Die den Luftraum umschließenden Wände nehmen Funktionsräume wie eine Rezeption, eine Wäscherei, Badezimmer sowie eine Abstellkammer auf. Im oberen Stockwerk mündet dieses Haus-im-Haus in einer Küche für die Wohneinrichtung und auf seinem „Dach“ kann man nach dem baulichen Eingriff von Personal Architecture die Raumerfahrung machen, wie sie Namen wie „Baumhaussiedlung“ oder „Würfelwald“ erahnen lassen: Sie bilden eine aparte architektonische Landschaft. Als säße man in der Krone eines Baumes, schweift der Blick die Dächer der anderen Kuben und über die Stadt.

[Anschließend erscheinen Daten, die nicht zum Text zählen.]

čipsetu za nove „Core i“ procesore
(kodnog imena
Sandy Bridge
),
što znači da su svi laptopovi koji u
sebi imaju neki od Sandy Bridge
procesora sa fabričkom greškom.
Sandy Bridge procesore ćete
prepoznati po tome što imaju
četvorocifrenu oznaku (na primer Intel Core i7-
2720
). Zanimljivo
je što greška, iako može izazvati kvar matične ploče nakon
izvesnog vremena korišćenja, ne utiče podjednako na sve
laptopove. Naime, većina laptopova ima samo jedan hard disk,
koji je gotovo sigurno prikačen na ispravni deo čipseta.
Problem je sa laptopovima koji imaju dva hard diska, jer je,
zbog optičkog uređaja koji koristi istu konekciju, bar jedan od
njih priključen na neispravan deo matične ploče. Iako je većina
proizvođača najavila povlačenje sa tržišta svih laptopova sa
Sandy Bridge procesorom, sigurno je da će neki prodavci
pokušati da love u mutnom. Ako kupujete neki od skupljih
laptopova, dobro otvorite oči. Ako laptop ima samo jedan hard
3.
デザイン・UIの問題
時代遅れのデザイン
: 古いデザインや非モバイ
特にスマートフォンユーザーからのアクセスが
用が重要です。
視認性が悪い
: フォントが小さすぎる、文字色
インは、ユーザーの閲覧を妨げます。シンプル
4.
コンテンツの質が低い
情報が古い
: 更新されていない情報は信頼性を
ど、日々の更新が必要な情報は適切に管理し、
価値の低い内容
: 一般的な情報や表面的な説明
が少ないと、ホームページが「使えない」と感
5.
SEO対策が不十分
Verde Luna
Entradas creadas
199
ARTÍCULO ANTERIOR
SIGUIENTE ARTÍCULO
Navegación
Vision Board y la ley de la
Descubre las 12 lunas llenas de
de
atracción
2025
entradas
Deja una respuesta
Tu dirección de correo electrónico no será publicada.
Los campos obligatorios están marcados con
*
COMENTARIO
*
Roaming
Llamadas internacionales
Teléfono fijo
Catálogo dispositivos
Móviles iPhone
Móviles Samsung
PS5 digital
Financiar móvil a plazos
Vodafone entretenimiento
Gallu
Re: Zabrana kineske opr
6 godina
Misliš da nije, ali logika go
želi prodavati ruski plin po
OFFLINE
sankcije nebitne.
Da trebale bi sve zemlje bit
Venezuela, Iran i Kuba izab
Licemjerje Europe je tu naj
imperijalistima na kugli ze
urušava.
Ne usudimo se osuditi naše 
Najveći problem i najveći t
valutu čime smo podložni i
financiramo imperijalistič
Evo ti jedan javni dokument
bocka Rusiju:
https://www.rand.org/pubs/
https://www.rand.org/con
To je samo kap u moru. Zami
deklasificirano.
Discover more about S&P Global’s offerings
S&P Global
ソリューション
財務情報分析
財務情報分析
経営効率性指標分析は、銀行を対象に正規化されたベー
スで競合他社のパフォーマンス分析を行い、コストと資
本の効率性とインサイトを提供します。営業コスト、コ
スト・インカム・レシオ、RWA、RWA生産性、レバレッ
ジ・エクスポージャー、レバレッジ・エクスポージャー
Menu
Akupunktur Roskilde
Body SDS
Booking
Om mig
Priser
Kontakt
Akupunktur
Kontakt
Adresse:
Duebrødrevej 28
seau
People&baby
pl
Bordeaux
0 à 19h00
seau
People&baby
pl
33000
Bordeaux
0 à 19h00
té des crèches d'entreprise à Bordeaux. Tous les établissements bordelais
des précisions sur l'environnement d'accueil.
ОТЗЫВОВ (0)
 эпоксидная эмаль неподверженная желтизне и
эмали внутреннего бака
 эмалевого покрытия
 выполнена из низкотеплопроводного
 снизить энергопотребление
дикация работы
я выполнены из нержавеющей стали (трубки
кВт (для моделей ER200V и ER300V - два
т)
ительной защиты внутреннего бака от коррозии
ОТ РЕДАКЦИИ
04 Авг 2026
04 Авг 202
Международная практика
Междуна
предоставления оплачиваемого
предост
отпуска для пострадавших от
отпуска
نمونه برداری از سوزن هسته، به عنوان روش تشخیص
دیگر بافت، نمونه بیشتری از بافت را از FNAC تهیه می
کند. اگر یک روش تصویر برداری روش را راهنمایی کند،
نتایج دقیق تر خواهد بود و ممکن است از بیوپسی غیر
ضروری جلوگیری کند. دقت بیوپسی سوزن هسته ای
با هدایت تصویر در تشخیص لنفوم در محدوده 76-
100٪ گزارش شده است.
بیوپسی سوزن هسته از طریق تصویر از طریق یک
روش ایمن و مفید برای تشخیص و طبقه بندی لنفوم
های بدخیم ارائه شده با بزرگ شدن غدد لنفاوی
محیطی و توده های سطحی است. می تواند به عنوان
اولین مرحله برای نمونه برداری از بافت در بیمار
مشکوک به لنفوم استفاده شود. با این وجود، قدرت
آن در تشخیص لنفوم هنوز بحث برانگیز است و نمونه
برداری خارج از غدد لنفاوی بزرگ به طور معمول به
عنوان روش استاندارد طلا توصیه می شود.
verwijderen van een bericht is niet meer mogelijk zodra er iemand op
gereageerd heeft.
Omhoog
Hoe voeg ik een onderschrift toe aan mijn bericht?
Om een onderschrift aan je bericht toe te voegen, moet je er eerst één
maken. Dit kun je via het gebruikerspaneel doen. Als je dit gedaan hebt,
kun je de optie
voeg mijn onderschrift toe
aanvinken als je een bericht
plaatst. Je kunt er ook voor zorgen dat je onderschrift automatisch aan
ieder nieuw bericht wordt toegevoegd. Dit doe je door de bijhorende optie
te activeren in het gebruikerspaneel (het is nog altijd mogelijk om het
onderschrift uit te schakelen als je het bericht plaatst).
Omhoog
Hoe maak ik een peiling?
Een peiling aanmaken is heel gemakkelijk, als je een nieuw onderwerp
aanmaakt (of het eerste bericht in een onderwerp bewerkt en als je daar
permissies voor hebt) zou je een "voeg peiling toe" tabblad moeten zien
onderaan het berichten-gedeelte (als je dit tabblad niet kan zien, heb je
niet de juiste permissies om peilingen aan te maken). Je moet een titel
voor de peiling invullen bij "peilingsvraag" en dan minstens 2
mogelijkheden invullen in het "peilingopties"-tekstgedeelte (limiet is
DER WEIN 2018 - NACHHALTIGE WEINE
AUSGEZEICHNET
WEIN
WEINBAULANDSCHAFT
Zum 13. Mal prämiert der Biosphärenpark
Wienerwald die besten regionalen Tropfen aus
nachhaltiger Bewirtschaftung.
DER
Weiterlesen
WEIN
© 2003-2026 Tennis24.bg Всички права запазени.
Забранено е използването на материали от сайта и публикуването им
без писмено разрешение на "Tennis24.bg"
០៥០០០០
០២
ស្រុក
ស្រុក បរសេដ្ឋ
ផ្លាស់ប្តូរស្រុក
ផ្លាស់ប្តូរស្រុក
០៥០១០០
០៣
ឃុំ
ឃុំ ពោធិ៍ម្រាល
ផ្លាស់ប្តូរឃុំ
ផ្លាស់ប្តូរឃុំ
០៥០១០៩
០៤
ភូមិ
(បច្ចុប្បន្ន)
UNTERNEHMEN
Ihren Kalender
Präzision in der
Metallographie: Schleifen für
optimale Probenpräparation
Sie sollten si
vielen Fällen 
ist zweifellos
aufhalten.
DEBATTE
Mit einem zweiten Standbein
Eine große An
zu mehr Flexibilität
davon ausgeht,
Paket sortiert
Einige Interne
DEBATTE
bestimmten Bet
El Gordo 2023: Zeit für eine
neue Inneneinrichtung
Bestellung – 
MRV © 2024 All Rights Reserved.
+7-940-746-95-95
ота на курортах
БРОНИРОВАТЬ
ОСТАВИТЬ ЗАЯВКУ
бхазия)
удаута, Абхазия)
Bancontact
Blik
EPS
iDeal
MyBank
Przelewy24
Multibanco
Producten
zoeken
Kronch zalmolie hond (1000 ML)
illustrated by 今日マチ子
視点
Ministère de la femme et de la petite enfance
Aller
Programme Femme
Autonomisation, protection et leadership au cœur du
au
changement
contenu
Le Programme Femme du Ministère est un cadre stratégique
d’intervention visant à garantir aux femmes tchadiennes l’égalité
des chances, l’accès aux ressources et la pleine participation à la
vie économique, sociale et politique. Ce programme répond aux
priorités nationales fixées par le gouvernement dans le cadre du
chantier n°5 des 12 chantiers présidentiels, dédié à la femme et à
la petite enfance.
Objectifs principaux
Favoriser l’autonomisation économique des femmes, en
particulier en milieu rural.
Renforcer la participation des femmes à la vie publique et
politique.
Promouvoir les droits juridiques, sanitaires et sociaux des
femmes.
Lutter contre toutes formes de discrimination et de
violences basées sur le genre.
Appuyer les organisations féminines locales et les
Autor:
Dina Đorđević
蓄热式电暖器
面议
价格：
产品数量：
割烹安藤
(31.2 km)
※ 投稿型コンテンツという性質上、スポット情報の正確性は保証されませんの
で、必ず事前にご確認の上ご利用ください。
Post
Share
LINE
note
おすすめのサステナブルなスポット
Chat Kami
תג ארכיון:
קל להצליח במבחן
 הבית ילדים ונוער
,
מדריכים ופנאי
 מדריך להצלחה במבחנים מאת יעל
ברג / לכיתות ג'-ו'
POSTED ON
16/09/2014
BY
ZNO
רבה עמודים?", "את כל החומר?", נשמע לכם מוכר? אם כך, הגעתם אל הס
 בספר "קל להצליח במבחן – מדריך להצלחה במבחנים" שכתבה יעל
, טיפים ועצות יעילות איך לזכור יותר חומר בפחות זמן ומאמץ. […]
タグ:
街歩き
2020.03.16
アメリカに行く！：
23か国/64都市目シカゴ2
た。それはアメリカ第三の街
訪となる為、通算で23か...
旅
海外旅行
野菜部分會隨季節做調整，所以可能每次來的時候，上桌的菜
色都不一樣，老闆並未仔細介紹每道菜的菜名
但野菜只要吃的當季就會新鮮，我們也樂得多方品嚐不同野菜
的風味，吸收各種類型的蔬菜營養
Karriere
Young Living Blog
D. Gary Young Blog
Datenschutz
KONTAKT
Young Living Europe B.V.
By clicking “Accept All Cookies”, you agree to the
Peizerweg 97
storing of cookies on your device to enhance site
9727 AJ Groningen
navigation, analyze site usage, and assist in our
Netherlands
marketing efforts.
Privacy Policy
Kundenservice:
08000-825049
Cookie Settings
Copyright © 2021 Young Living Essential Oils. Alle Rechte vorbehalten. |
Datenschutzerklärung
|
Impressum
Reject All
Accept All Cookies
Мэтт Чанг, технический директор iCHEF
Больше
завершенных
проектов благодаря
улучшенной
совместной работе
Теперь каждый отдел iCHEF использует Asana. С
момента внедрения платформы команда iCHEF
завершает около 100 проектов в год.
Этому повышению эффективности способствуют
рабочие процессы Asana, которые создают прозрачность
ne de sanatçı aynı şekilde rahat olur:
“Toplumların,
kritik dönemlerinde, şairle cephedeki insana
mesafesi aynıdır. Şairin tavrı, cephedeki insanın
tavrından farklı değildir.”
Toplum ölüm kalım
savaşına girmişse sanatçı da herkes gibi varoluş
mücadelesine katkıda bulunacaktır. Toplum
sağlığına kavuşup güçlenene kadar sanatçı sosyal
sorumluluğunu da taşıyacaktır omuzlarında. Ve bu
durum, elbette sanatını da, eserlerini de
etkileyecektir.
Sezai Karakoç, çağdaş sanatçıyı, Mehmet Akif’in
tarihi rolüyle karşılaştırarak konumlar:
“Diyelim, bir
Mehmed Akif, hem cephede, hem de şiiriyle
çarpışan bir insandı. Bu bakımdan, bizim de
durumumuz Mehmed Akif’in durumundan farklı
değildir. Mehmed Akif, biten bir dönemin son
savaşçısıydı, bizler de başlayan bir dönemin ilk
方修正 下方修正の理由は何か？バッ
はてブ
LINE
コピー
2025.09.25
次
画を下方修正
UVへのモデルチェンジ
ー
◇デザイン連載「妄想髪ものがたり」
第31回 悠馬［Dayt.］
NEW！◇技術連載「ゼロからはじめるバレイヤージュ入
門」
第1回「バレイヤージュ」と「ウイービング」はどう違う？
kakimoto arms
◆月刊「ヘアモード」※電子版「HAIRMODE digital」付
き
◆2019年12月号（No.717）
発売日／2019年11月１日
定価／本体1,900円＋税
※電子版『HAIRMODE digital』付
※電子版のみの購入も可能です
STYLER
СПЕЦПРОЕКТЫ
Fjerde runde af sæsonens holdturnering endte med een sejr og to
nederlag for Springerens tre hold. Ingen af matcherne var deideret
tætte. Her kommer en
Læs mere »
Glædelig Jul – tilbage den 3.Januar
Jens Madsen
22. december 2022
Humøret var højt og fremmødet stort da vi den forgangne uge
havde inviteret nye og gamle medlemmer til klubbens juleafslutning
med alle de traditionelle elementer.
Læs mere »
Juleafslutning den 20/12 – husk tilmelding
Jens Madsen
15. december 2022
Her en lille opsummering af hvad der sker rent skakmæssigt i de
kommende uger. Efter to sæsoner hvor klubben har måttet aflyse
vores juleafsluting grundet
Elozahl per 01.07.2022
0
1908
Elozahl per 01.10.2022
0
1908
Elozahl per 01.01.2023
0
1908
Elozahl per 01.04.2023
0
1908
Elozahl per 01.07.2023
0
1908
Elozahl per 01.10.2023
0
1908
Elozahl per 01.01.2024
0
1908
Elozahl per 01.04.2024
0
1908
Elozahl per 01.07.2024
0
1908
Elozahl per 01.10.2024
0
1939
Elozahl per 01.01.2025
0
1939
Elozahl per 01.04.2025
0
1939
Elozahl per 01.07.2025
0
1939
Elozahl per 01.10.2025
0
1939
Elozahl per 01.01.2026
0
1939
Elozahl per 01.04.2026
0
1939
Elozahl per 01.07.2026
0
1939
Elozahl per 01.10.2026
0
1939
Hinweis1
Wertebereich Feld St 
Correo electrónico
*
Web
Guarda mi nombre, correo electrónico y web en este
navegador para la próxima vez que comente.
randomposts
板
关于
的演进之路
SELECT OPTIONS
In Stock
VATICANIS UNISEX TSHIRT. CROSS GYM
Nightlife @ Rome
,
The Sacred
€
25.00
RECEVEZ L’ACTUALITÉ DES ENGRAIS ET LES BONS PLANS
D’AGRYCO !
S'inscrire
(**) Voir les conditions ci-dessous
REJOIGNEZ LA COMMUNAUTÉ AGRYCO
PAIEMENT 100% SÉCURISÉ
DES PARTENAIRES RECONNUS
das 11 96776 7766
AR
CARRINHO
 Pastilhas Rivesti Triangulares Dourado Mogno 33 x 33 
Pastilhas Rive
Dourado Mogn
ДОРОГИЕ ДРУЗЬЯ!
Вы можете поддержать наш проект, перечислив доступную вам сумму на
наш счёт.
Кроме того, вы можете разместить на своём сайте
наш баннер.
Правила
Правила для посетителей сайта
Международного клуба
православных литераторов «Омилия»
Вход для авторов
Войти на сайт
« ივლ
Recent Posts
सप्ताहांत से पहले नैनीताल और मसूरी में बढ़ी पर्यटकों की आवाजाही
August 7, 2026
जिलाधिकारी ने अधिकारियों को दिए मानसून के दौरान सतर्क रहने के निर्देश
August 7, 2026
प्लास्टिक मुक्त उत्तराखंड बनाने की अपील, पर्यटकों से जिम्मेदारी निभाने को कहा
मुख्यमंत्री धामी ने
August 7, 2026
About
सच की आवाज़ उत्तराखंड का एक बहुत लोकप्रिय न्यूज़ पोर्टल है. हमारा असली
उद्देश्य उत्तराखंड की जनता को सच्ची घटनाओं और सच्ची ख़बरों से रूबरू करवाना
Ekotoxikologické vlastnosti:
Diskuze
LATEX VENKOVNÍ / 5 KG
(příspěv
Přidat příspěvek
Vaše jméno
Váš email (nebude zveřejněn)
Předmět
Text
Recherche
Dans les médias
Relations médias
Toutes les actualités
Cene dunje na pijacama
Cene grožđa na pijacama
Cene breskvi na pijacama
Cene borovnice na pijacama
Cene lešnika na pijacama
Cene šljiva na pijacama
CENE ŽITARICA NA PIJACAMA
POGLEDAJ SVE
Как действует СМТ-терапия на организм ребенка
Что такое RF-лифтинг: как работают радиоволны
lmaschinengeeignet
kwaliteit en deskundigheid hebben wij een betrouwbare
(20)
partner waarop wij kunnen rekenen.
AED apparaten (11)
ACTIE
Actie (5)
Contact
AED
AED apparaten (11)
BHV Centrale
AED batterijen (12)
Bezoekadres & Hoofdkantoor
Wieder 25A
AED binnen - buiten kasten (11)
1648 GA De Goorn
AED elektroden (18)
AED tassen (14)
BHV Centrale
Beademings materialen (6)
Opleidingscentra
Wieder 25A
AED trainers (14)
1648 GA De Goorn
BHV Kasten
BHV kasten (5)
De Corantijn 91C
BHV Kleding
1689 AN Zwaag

Nach seiner Erneuerung zeigt Piet Bloms Wald aus Kuben umso deutlicher, dass der Strukturalismus seine Bauten nicht nur als Ausdruck funktionaler, sondern auch sozialer Zusammenhänge versteht. Indem die Nutzung der „Supercubes“ weitergedacht wurde und ehemalige Strafgefangene einzogen sind, wird die Supercube-Siedlung sowohl funktional als auch sozial in die städtische Gesellschaft integriert. Vielleicht bedarf es ja gar keines Neuen Babylon, damit die Bewohner eine Stadt selbst für die Beziehungen zwischen Menschen und Orten sorgen?